Mmmmm. might just shoot em with a camera.


----------



## Hortontoter (Apr 27, 2012)

Remember you can't take that folding stuff with you when your time is up. It is only money, if you don't spend it while your kickin someone else will when your not.


----------



## prairiewolf (Feb 19, 2012)

Hortontoter said:


> Remember you can't take that folding stuff with you when your time is up. It is only money, if you don't spend it while your kickin someone else will when your not.


Stonegod, listen to your buddies advice! LOL


----------



## 220swift (Mar 2, 2011)

Hortontoter said:


> Remember you can't take that folding stuff with you when your time is up. It is only money, if you don't spend it while your kickin someone else will when your not.

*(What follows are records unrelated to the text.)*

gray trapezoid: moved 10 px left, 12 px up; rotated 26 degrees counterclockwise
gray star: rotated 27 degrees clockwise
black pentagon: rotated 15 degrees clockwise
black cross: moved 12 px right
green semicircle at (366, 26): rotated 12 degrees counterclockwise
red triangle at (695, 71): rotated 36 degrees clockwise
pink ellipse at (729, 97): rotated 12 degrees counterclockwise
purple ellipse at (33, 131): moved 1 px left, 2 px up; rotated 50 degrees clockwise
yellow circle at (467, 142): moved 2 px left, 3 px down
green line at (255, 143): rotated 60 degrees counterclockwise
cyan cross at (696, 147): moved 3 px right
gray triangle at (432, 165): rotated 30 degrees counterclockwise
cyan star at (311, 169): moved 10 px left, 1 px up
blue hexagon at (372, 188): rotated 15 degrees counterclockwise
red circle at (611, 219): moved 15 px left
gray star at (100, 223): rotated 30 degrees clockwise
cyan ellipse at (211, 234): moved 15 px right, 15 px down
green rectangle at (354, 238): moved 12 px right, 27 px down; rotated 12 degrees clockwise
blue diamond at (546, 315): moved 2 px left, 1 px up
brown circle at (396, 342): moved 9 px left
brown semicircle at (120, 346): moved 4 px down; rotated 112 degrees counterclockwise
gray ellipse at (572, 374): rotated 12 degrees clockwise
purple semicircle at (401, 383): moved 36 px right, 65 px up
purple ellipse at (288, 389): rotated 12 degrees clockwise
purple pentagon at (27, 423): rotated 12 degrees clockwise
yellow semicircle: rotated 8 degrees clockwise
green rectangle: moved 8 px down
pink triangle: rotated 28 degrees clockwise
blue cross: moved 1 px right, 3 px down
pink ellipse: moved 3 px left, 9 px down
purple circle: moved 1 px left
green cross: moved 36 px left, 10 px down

I'm not worried, they got ATMs all over hell and I've already had my ATM card converted to asbestos.......lol


----------



## bones44 (Jan 7, 2011)

LOL Good luck to you Mike !


----------



## prairiewolf (Feb 19, 2012)

SG, I know the real truth, go buy a gun, that catfish will still be there, a gun. Well you never know nowadays.


----------



## Ruger (Jan 22, 2011)

Im with ya Mike, Ive been counting the days down too. Been shooting every day and making sure all my gear is in order. Going to a 3-D shoot tomorrow, oughta be good practice. Been doing some scouting and liking the sign I've been seeing. Went to check my trailcam yesterday, but somebody decided that the pictures I've been getting were more important to them, so they stole my memory card out of my camera. That's ok though, cu if my bull was caught on the camera I'm still gonna be the one to shoot it.


----------



## youngdon (Mar 10, 2010)

Stonegod said:


> Box first gun second.LOL


Box? ? What are you buyin' Forrest ? A box of chocolates ?


----------



## Fitz (Jul 12, 2012)

Ruger- nothin makes me madder than a F-ing thief! You should get a small lockable cage or somethin you can screw to the tree!


----------



## Ruger (Jan 22, 2011)

Hey Mike! Only 5 more days til season, in case you haven't been counting. I went up over the weekend and took part of my camp up. I watched a waterhole Saturday evening and saw some elk. A real nice bull came in that I don't think I would pass up. Had a great time. Can't wait for next weekend. Good luck to ya!


----------



## 220swift (Mar 2, 2011)

Man I'm counting the days. I spent last weekend getting the camper ready and checking the gear. Changed peep sight and resighted the bow. Checked all the arrows and broadheads. Equipment wise, I'm ready to go. I'm headed up Friday morning to setup camp and do some scouting for Saturday.


----------



## hassell (Feb 9, 2010)

Good luck boys.


----------



## prairiewolf (Feb 19, 2012)

Good Luck, hope you get a monster.


----------



## 220swift (Mar 2, 2011)

2 more fricken days and I'm out of here for 5 days in the mountains, time is really starting to drag.......


----------



## youngdon (Mar 10, 2010)

Good luck to you Mike. Have fun !


----------



## 220swift (Mar 2, 2011)

Thanks Don! I'm going to enjoy the peace and quite and no cell phones as much as anything.


----------



## bones44 (Jan 7, 2011)

Good luck Mike and Wayne !! Be safe and keep us updated.


----------



## prairiewolf (Feb 19, 2012)

Call in sick, LOL and go NOW!!


----------



## 220swift (Mar 2, 2011)

don't I wish....lol


----------



## youngdon (Mar 10, 2010)

220swift said:


> Hey Mike! Only 5 more days til season, in case you haven't been counting. I went up over the weekend and took part of my camp up. I watched a waterhole Saturday evening and saw some elk. A real nice bull came in that I don't think I would pass up. Had a great time. Can't wait for next weekend. Good luck to ya!


Good luck Wayne !


----------



## prairiewolf (Feb 19, 2012)

LOL, I dare you Don!!


----------



## 220swift (Mar 2, 2011)

Go ahead, there's no service where I'm camping.........lol


----------



## Ruger (Jan 22, 2011)

I'm pretty much ready. Just gotta put in a couple more days of work, buy a few groceries, and some fuel. Oh, I guess I need to remember to buy a license!!!


----------